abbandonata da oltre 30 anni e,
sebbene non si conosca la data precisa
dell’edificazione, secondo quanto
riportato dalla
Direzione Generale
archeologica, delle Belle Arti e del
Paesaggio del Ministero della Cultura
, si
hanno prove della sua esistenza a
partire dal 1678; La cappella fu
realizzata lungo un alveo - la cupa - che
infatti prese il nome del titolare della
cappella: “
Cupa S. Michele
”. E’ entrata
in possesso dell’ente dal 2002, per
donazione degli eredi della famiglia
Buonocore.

__________

_Exercise requirements:_ Starting at the line that contains "realizzata lungo un alveo - la cupa - che", copy every line down to the last line of the records above, exactly as written.

_Task result:_
realizzata lungo un alveo - la cupa - che
infatti prese il nome del titolare della
cappella: “
Cupa S. Michele
”. E’ entrata
in possesso dell’ente dal 2002, per
donazione degli eredi della famiglia
Buonocore.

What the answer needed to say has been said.